The Cumulative Distribution Function

One function for every random variable

In the last three guides you met a random variable as a function on the sample space, then two ways to describe its distribution: the probability mass function for discrete values, and the density for continuous ones. Those two tools are powerful but parochial — each works only for its own kind of variable, and neither can speak about a variable that is part-discrete, part-continuous. The cumulative distribution function, or cdf, fixes this. It is defined for every real-valued random variable, full stop, by a single accumulating question.

The question is: how much probability has piled up at or below the level x? Formally, F(x) = P(X <= x). Read it as a running total. As you slide a threshold x from far left to far right along the number line, F(x) sweeps up all the probability the variable has accumulated so far. At the extreme left, before any of X's possible values, the total is 0; at the extreme right, after all of them, the total is 1. The cdf is that sweep, recorded as a function.

What every cdf must look like

Not every function can be a cdf. The defining properties follow directly from F being an accumulated probability, and they are worth knowing because together they completely characterize cdfs: any function with all of them is the cdf of some random variable, and any cdf has all of them. They also give you a fast sanity check on any formula someone hands you.

1.  Bounded:        0 <= F(x) <= 1   for every x
2.  Non-decreasing: if a <= b  then  F(a) <= F(b)
3.  Limits:         F(x) -> 0  as x -> -infinity
                    F(x) -> 1  as x -> +infinity
4.  Right-continuous: F(x) = lim of F(x + h) as h -> 0 from above

Useful consequence:
    P(a < X <= b) = F(b) - F(a)

The four defining properties, plus the interval formula they make possible.

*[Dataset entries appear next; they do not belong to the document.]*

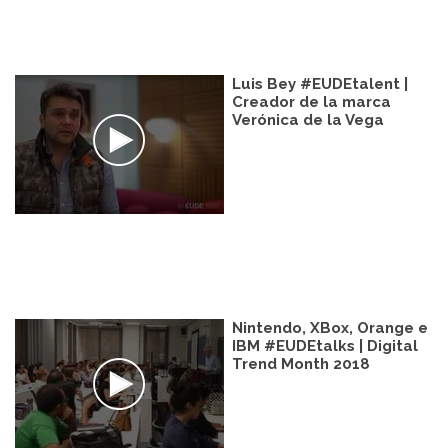
Luis Bey #EUDEtalent |
Creador de la marca
Verónica de la Vega
Nintendo, XBox, Orange e
IBM #EUDEtalks | Digital
Trend Month 2018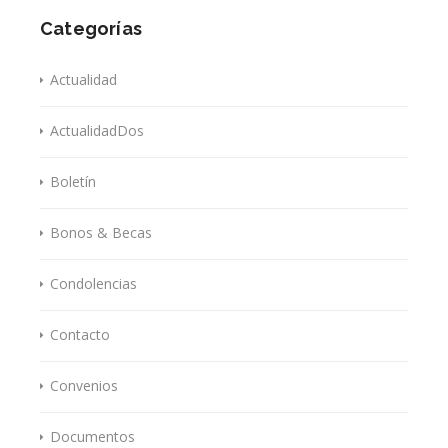
Categorías
Actualidad
ActualidadDos
Boletín
Bonos & Becas
Condolencias
Contacto
Convenios
Documentos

Each property has a plain meaning. Non-decreasing is just "a running total can never go backward" — you cannot un-accumulate probability. The limits to 0 and 1 say the total probability is exactly 1, spread somewhere along the line; this is the continuity of probability applied to shrinking and growing half-lines. Right-continuity is the subtle one: because we used X <= x, the value of F at a jump includes the probability sitting exactly at that point, so F catches up to its higher value the instant you reach the point from the right.

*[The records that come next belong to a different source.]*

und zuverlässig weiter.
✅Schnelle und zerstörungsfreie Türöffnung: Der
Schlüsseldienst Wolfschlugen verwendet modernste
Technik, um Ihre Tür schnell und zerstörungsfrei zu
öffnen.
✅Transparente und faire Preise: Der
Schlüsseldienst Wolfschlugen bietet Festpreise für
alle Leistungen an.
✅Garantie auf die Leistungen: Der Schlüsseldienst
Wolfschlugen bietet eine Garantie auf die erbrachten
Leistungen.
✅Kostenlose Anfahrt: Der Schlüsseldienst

That single interval formula, P(a < X <= b) = F(b) - F(a), is the cdf's everyday workhorse. Want the chance X lands in a window? Subtract the running total at the bottom of the window from the running total at the top. You never need the pmf or pdf to answer an interval question — the cdf alone does it, which is part of why the cdf is the most universal description of a distribution.

How the cdf carries the pmf and the pdf inside it

The cdf does not throw away the information in the pmf or pdf — it stores it in its shape, and you can recover either one. For a discrete variable the cdf is a staircase: flat on stretches where X has no mass, then jumping up at each value X can take. And here is the lovely part: the height of the jump at a point equals the probability mass there. So the pmf is literally the size of the cdf's jumps. P(X = x) = F(x) - F(x-), where F(x-) is the limit from the left.

For a continuous variable the cdf has no jumps at all — it rises smoothly. Where the density is tall, the cdf climbs steeply; where the density is near zero, the cdf is nearly flat. That is no accident: the cdf is the running integral of the density, F(x) = integral of f(t) dt from -infinity to x, so its slope is the density. Differentiate the cdf and you get the pdf back: f(x) = F'(x) wherever F is differentiable. The density is the rate at which probability accumulates, which is exactly the cdf's slope.

Points, jumps, and the part nobody warns you about

Here is a place beginners trip. For a continuous variable, P(X = c) = 0 for any single point c — the cdf has no jump there, and F(c) - F(c-) = 0. This is the same fact you met for densities: a single point holds no probability, only intervals do. A consequence that feels strange but is correct: for a continuous X it does not matter whether endpoints are included, so P(a < X < b) = P(a <= X <= b) = F(b) - F(a). The four versions with and without equals signs all agree, because the boundary points contribute nothing.

For a discrete variable the opposite holds: endpoints matter enormously, because the mass at a point is a real jump. There, P(X = c) > 0 and you must be careful whether a point is included. This is exactly why the interval formula is stated as P(a < X <= b) = F(b) - F(a): with the <= convention, F(b) includes the mass at b but F(a) does not include the mass at a, so subtracting gives the half-open interval (a, b]. Change the inclusion of an endpoint for a discrete variable and the answer can change by a whole lump of probability.

And now the unifying payoff. A mixed distribution is one that is continuous in some places and has point mass in others — and its cdf simply has both behaviors at once: smooth rising stretches plus a few isolated jumps. Think of a rainfall variable that is 0 on dry days (a real lump of probability at exactly 0) but takes a continuous spread of positive values on wet days. No pmf describes it, no pdf describes it, but a single cdf does — climbing smoothly above 0 yet jumping at 0. That generality is the cdf's quiet superpower.

Reading a cdf, and a peek at what it unlocks

Let us read a tiny discrete cdf to make all this concrete. Suppose X is the number of heads in two fair coin tosses, so X takes 0, 1, 2 with masses 1/4, 1/2, 1/4. Build its cdf by accumulating left to right, then read probabilities straight off the staircase.

Below 0 nothing has accumulated: F(x) = 0 for x < 0.
At 0 a mass of 1/4 lands, so the cdf jumps to F(0) = 1/4 and stays there up to (but not including) 1.
At 1 add the mass 1/2: F(1) = 1/4 + 1/2 = 3/4, holding until just before 2.
At 2 add the last 1/4: F(2) = 3/4 + 1/4 = 1, and it stays 1 forever after. Check a jump: P(X = 1) = F(1) - F(1-) = 3/4 - 1/4 = 1/2. Correct.

Because the cdf is the universal description, it is also the gateway to ideas waiting just ahead. Reading the staircase or curve *backwards* — asking "which x has F(x) = 0.5?" — gives the quantile function, the inverse of the cdf, which delivers the median and percentiles you will meet in the next guide. And flipping the question to "how much is above x?" gives 1 - F(x), the survival function. Both are nothing more than the cdf viewed from a new angle, which is precisely why this one function is worth mastering before the others.